Rendering

Rendering is an extremely time-consuming task. At the same time, it is one that can have significant speedups when there are sufficient resources available. In this section, we experimented different rendering tasks and measured the effective gains.

Rendering an Image

In this experiment, we tested the scalability of the popular raytracer POVRay. This is one of Khepri's rendering backends and, therefore, we used Khepri to generate the following 3D structure containing different materials (metal, glass, etc.):

Usually, Khepri handles POVRay without any help from the user but, in this experiment, we did not want to include the time it takes Khepri to generate the information required for POVRay and then to start the process. Therefore, we took the input files generated by Khepri for POVRay and we tested them directly.

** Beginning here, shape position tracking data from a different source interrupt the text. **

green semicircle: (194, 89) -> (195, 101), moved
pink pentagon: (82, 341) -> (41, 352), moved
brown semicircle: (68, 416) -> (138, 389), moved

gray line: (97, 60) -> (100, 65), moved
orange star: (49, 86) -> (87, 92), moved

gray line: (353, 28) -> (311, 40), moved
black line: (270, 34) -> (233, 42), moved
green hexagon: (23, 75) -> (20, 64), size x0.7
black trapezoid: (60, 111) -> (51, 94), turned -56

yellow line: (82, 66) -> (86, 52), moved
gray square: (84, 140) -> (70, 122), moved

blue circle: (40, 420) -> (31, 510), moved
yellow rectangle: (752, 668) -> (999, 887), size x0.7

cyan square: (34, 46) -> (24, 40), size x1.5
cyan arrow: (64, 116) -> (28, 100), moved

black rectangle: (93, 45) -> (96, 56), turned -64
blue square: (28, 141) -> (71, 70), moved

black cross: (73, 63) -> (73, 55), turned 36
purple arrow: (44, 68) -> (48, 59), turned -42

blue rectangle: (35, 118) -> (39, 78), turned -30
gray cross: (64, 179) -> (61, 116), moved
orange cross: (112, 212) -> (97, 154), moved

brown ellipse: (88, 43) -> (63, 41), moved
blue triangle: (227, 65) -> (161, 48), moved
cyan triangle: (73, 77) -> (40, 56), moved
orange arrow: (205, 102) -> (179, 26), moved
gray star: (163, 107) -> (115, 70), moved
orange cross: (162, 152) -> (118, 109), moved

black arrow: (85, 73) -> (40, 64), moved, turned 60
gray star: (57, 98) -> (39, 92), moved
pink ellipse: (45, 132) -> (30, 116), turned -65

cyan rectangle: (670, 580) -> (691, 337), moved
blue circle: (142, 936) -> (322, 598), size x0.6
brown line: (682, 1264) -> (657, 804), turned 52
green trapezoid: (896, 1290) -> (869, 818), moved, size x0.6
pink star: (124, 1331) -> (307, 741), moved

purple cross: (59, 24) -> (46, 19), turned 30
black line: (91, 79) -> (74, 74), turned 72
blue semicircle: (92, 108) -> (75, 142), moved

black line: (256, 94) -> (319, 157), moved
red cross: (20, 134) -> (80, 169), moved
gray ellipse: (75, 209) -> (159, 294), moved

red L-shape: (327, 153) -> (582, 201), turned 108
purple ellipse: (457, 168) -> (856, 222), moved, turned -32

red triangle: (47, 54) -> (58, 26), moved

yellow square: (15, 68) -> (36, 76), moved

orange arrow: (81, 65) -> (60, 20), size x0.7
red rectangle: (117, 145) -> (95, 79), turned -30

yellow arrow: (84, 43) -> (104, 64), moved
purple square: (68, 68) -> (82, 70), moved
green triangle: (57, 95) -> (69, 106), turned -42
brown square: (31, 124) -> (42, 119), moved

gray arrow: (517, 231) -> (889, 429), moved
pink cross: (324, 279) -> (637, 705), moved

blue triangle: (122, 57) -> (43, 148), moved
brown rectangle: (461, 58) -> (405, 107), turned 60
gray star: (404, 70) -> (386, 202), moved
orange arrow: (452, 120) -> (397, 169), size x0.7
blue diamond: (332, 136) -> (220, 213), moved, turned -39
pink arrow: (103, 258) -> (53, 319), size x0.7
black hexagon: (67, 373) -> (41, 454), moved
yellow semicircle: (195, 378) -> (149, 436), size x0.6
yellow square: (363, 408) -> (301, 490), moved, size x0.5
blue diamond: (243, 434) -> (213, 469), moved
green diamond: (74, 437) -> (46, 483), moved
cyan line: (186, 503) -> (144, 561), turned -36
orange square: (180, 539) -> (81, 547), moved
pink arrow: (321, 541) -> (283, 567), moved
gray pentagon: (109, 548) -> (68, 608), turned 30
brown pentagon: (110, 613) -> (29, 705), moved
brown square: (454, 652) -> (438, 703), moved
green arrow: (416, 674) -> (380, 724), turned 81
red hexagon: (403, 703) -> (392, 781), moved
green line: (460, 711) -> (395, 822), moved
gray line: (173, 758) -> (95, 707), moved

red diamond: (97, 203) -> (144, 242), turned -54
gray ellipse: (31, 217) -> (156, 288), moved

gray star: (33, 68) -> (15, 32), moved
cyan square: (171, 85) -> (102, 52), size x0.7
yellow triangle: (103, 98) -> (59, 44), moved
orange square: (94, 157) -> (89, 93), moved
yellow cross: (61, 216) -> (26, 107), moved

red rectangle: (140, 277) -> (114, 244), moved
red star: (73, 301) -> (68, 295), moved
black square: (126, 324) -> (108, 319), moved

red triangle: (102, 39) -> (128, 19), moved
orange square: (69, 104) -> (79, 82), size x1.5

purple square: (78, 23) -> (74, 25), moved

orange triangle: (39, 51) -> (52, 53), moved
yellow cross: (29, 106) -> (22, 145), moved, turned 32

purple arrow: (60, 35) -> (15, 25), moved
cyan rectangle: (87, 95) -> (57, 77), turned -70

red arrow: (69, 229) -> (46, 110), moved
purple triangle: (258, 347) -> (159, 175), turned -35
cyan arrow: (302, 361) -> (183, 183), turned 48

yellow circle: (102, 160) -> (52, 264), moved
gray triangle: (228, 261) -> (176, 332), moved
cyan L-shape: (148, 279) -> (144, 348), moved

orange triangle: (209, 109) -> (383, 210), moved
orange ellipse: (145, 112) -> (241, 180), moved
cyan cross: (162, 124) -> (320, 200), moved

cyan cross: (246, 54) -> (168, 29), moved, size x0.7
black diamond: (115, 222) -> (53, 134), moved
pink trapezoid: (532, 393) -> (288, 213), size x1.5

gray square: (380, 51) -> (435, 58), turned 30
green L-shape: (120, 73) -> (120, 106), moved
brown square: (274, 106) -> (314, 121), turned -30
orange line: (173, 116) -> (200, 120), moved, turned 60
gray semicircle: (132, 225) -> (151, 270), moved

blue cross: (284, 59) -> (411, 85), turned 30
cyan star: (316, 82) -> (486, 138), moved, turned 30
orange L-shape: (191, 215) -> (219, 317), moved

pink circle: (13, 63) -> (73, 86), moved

We knew that, by default, POVRay uses all available CPUs to divide most of the raytracing process between them. However, we found it difficult to make it use fewer CPUs, even when we specified so on the batch script. We were able to solve the problem by using POVRay's Work_Threads option, which specifies the number of threads that it should use. The corresponding Slurm script looked like this:

#!/bin/bash

#SBATCH --job-name=TestPOVRay
#SBATCH --time=02:00:00
#SBATCH --nodes=1
#SBATCH --ntasks=1
#SBATCH -p <...>
#SBATCH -q <...>

time povray Work_Threads=$SLURM_CPUS_ON_NODE DomeTrussRibs.ini

In this experiment, to avoid fluctuations in the load of the computing node, we decided to repeat the test three times and present the average. First, we attempted to render a 1024 by 768 image. The real time spent for different numbers of threads is the following:

To have another data point, we then decided to change the point of view, while also increasing the size of the image from the previous 1024x768 to 1920x1024. This changes not only the number of pixels, but also the aspect ratio, producing the following image:

Again, we took the average of three different runs. The result is the following:

Note that there are relevant speedups up to the upper limit of threads. Although it pales in comparison to the initial gains, from 80 threads to 96 threads, there is still a significant reduction from 130.8 seconds to 110.3 seconds.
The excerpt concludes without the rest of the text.